There was a chime from his directions display. All passed and to move on. The next section was on agility and balance. Before even getting onto the course, Ronnie remembered to realign the gyroscopes after using external equipment, as well as perform a weight distribution check. The actual course for this was easy with all the hours he’d put in the simulator, as well as utilizing some techniques not taught in the course, such as a drive wheel clamp lock, to propel himself along the narrow crossing part with speed and perfection. When the course called for him to climb upwards, it was a jump-drive assisted cable climb, mindful of the structure of the building to avoid damage. Another success chime.
Mechanized crime had become an issue, so the next section was dedicated to combating and restraining a stolen unit. The cable system came into play again for this. Entering close range with the Dyson Drive, Ronnie fired the cable clamps out between and around the enemy unit’s legs, keeping the wires taut on the approach. At the last moment, he veered right and around to ensnare it before backing off. Firing the lock breaks into the ground, he crouched the unit to provide a solid base before reeling the cables in. Success chimed thrice, and it was on to the next courses.
Fine Motor Manipulation. Search and Rescue Basics. Law Enforcement Basics. External Machine Interfacing. In-Action Unit Repair. On-Board System Diagnostics. Self-Righting. Each part of the test came and was bested. And now that he was on the home straight back to the base, Ronnie radioed in.

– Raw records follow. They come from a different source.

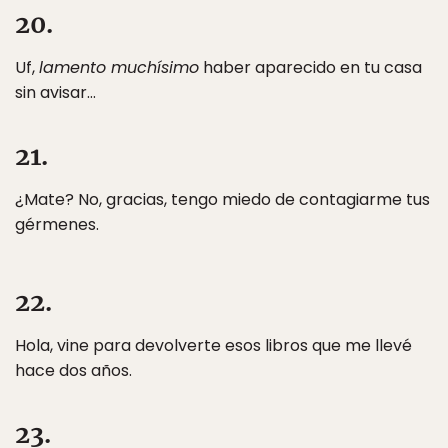
20.
Uf,
lamento muchísimo
haber aparecido en tu casa
sin avisar…
21.
¿Mate? No, gracias, tengo miedo de contagiarme tus
gérmenes.
22.
Hola, vine para devolverte esos libros que me llevé
hace dos años.
23.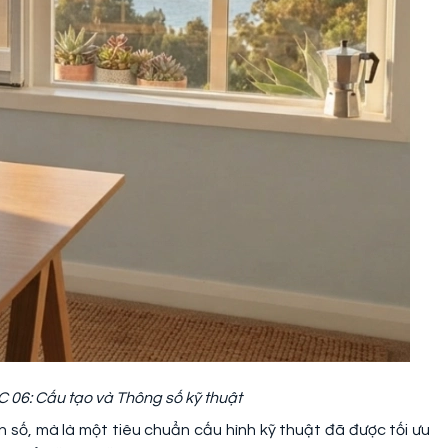
C 06: Cấu tạo và Thông số kỹ thuật
 số, mà là một tiêu chuẩn cấu hình kỹ thuật đã được tối ưu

“Test Base, this is Pilot Byers requesting permission to park”
“Permission denied.” An unfamiliar voice came over the comms.
“Repeat that, Test Base?”
“One final test, Pilot Byers.” The unfamiliar voice spoke again. From one of the side roads, a UNAF Defender unit burst out at speed, the white paint gleaming in the sun. “Captain Lance Silverstone, UNAF. You’re good, Pilot Byers. I’m uploading RFID frequencies to you. Arm up.” The mech slid to a stop and gave a salute, before gesturing to a building.
Speechless, Ronnie followed the gesture, the equipment’s tags popping up on his HUD from there. It was as easy to equip the shield, Shock Tonfa and UK N15 ‘Buckingham’ Combined Assault Rifle provided. The display flagged up that the gun was loaded with training rounds. He turned to face his unexpected opponent.
“Just one question before we start, Captain.” He asked, a slight tremble in his voice.
“Of course, Pilot.”
“Why are you doing this?”
Lance laughed over the comms. “Your documentation says you want to join the PF’s. I think you’re Armed Forces material.” He shifted his Defender into a combat-ready pose. “So you better prove me right. Bring your A-game, Pilot. I want to see that potential!”